Eu tenho um sonho: acordar um dia sabendo que o presidente do Brasil, seja quem for, ficará até o fim de seu mandato. Não precisa nem ser um presidente bom; basta não ser terrível (o que exclui uns dois ou três presidenciáveis).
Desde que Dilma assumiu em 2015 — depois de uma campanha comprovadamente criminosa —, enquanto vinham à tona as práticas ilegais que levariam a seu impeachment, até agora, com Temer correndo sério risco, o grande debate nacional é se o presidente permanecerá ou não no cargo.
Isso é muito ruim. Sim, é divertido especular sobre a queda dos poderosos; nos sentimos vivendo em dias importantes. Na verdade, esse clima impede o que é realmente importante. O ocupante da cadeira monopoliza a agenda da política e a discussão pública. As pautas centrais do Brasil são deixadas de lado e mesmo as reformas cruciais que já correm no Congresso vão sendo sangradas para angariar apoio. Nas conversas só se fala disso; os negócios ficam à espera de tempos melhores. É tudo pelo governo e, portanto, nada pelo país.
Se Rodrigo Maia assumir, alguém duvida do próximo passo? “Ele é ilegítimo”, “diretas já!”. Será assim até a eleição de 2018. Aí, finalmente, pela primeira vez em quatro anos, talvez tenhamos paz. Isto é, se escolhermos bem.
A primeira providência é não eleger candidato enrolado em processo judicial. Se isso ocorrer, estaremos a um passo do estado de exceção, e os últimos anos serão lembrados como tranquilos.

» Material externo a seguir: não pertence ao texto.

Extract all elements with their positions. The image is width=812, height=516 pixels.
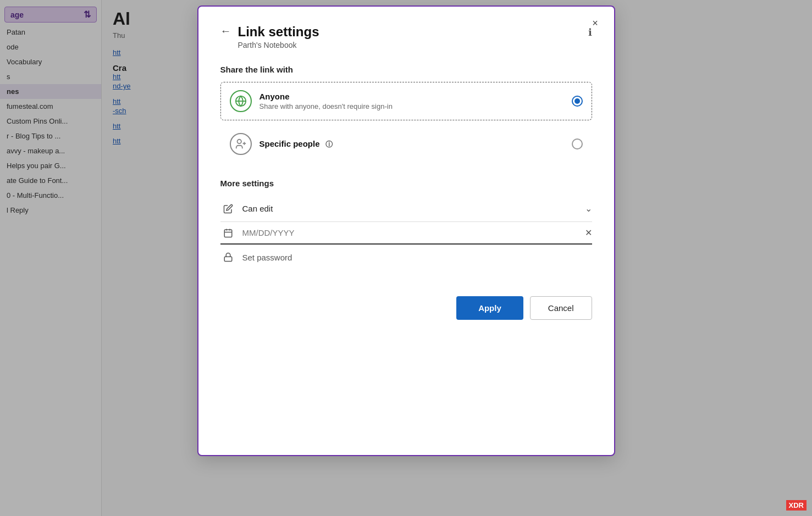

Institucionalmente, o que nos preserva da instabilidade perpétua é a exigência técnica de que, para tirar um presidente, ele tenha cometido crime. É uma exigência um pouco mambembe, porque quem julga a abertura do processo é a Câmara, cujo juízo é — Rodrigo Maia que o diga — em larga medida político. Ainda assim, é melhor que nada: há uma expectativa de objetividade.
A pior loucura agora seria mexer nisso, seja com um pedido de eleições diretas ou com novidades como a “PEC do recall” que tramita pelo Congresso. Se ela passar, bastará um abaixo-assinado popular e uma maioria da Câmara de Deputados para instaurar o processo de revogação de mandato do presidente.
O resultado será que, a partir do momento em que um novo presidente assume o cargo, estará aberta a campanha para derrubá-lo. Com a pressão da opinião pública cada vez mais forte sobre o Congresso, viveremos esse delicioso clima de guerra sem interrupções pelo resto de nossas vidas.
Instituições não existem fora de nós. O que as faz reais é a decisão de limitar nossas próprias ações segundo alguma regra, na expectativa de que os outros façam o mesmo. Sem isso, não há arranjo formal que impeça o vale-tudo.
Carecemos desses valores. Todos os presidentes da redemocratização sofreram vários pedidos de impeachment. O PT foi o partido que mais os fez, o que dá uma ideia de seu apreço pela ordem institucional. A diferença é que, anos atrás, a população não era tão mobilizada e nem tinha os meios para pressionar diretamente a política. Isso mudou.
Neste momento, ou fortalecemos nosso apego à lei acima das paixões partidárias (e excluímos quem não respeitar), ou nos resignamos ao caos. Depois de “Fora, Dilma”, “Fora, Temer” e talvez “Fora, Maia”, o desafio do Brasil será eleger alguém de quem, mesmo não gostando, consigamos dizer: fica!
Fonte: “Folha de S. Paulo”, 11/07/2017.